A data.frame is a collection of vectors of identical lengths. Each vector represents a column, and each vector can be of a different data type (e.g., characters, integers, factors). The str() function is useful to inspect the data types of the columns.

A data.frame can be created by the functions read.csv() or read.table(), in other words, when importing spreadsheets from your hard drive (or the web).

By default, data.frame converts (= coerces) columns that contain characters (i.e., text) into the factor data type. Depending on what you want to do with the data, you may want to keep these columns as character. To do so, read.csv() and read.table() have an argument called stringsAsFactors which can be set to FALSE:

some_data <- read.csv("data/Ecoli_metadata.csv", stringsAsFactors=FALSE)

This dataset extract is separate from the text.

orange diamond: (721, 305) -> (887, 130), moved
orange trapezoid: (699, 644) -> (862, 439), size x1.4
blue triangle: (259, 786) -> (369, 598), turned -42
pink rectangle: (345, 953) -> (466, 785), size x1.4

You can also create data.frame manually with the function data.frame(). This function can also take the argument stringsAsFactors. Compare the output of these examples, and compare the difference between when the data are being read as character and when they are being as factor.

example_data <- data.frame(animal=c("dog", "cat", "sea cucumber", "sea urchin"),
                           feel=c("furry", "furry", "squishy", "spiny"),
                           weight=c(45, 8, 1.1, 0.8))
str(example_data)
example_data <- data.frame(animal=c("dog", "cat", "sea cucumber", "sea urchin"),
                           feel=c("furry", "furry", "squishy", "spiny"),
                           weight=c(45, 8, 1.1, 0.8), stringsAsFactors=FALSE)
str(example_data)

Indexing and sequences (within a vector)

If we want to extract one or several values from a vector, we must provide one or several indices in square brackets, just as we do in math.

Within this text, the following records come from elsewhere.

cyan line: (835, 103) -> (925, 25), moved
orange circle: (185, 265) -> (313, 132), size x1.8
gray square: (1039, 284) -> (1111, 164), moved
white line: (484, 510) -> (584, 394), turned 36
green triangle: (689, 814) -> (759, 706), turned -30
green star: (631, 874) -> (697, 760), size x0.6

R indexes start at 1. Programming languages like Fortran, MATLAB, and R start counting at 1, because that's what human beings typically do. Languages in the C family (including C++, Java, Perl, and Python) count from 0 because that's simpler for computers to do.

Our metadata data frame has rows and columns (it has 2 dimensions), if we want to extract some specific data from it, we need to specify the "coordinates" we want from it. Row numbers come first, followed by column numbers (i.e. [row, column]).

metadata[1, 2]   # first element in the 2nd column of the data frame
metadata[1, 6]   # first element in the 6th column
metadata[1:3, 7] # first three elements in the 7th column
metadata[3, ]    # the 3rd element for all columns
metadata[, 7]    # the entire 7th column
head_meta <- metadata[1:6, ] # metadata[1:6, ] is equivalent to head(metadata)

Challenge

  1. The function nrow() on a data.frame returns the number of rows. Use it, in conjuction with seq() to create a new data.frame called meta_by_2 that includes every other row of the survey data frame starting at row 2 (2, 4, 6, ...)
meta_by_2 <- metadata[seq(2, nrow(metadata), by=2), ]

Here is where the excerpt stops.